▸ What you have to do: Before you return the lines below, strip out any images and keep every word as written.

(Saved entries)

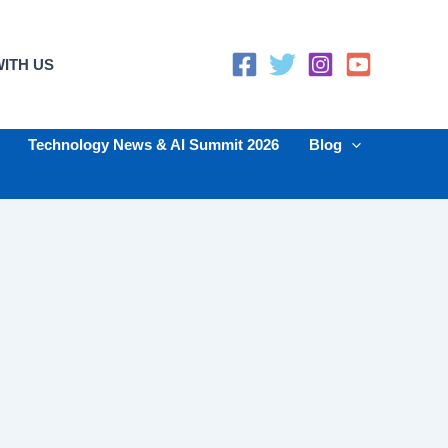
ITH US
Technology News & AI Summit 2026
Blog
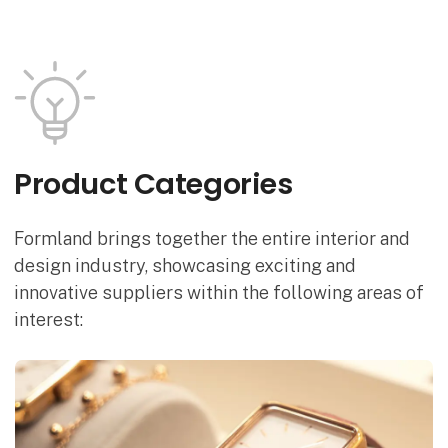
Product Categories
Formland brings together the entire interior and
design industry, showcasing exciting and
innovative suppliers within the following areas of
interest:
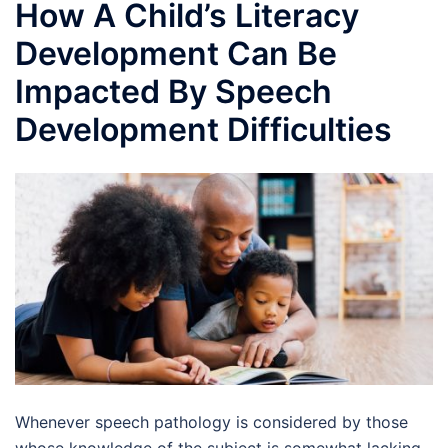
How A Child’s Literacy
Development Can Be
Impacted By Speech
Development Difficulties
Whenever speech pathology is considered by those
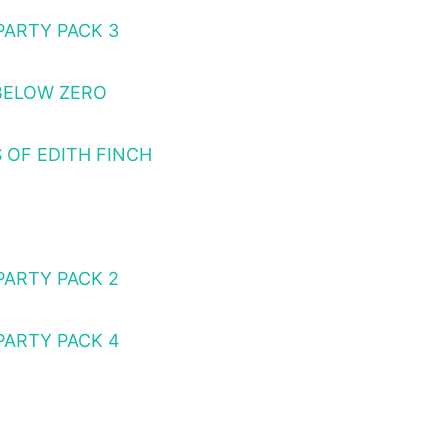
PARTY PACK 3
BELOW ZERO
 OF EDITH FINCH
PARTY PACK 2
PARTY PACK 4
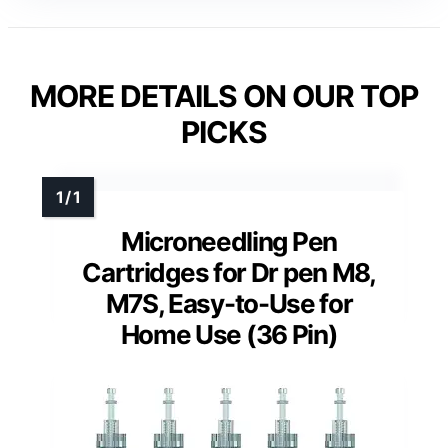
MORE DETAILS ON OUR TOP
PICKS
Microneedling Pen
Cartridges for Dr pen M8,
M7S, Easy-to-Use for
Home Use (36 Pin)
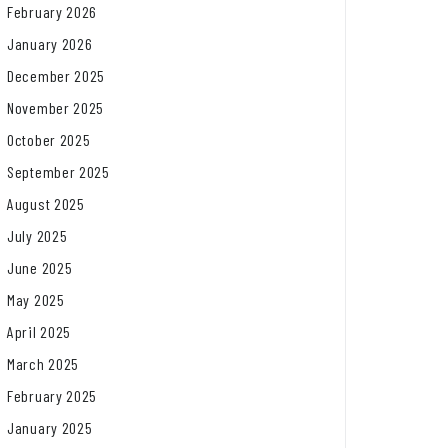
February 2026
January 2026
December 2025
November 2025
October 2025
September 2025
August 2025
July 2025
June 2025
May 2025
April 2025
March 2025
February 2025
January 2025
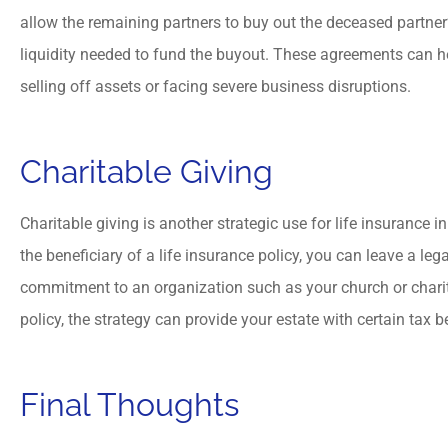
allow the remaining partners to buy out the deceased partner’
liquidity needed to fund the buyout. These agreements can h
selling off assets or facing severe business disruptions.
Charitable Giving
Charitable giving is another strategic use for life insurance 
the beneficiary of a life insurance policy, you can leave a leg
commitment to an organization such as your church or charit
policy, the strategy can provide your estate with certain tax b
Final Thoughts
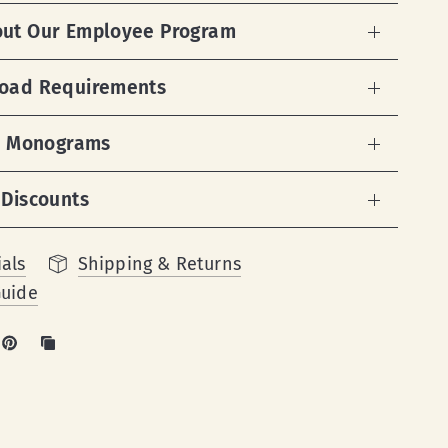
out Our Employee Program
load Requirements
 & Monograms
 Discounts
als
Shipping & Returns
Guide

▸ Problem solution:
ITH US
Technology News & AI Summit 2026
Blog
Product Categories
Formland brings together the entire interior and
design industry, showcasing exciting and
innovative suppliers within the following areas of
interest:
How A Child’s Literacy
Development Can Be
Impacted By Speech
Development Difficulties
Whenever speech pathology is considered by those
PARTY PACK 3
BELOW ZERO
 OF EDITH FINCH
PARTY PACK 2
PARTY PACK 4
MORE DETAILS ON OUR TOP
PICKS
Microneedling Pen
Cartridges for Dr pen M8,
M7S, Easy-to-Use for
Home Use (36 Pin)
February 2026
January 2026
December 2025
November 2025
October 2025
September 2025
August 2025
July 2025
June 2025
May 2025
April 2025
March 2025
February 2025
January 2025
allow the remaining partners to buy out the deceased partner’
liquidity needed to fund the buyout. These agreements can h
selling off assets or facing severe business disruptions.
Charitable Giving
Charitable giving is another strategic use for life insurance 
the beneficiary of a life insurance policy, you can leave a leg
commitment to an organization such as your church or charit
policy, the strategy can provide your estate with certain tax b
Final Thoughts
out Our Employee Program
load Requirements
 & Monograms
 Discounts
als
Shipping & Returns
Guide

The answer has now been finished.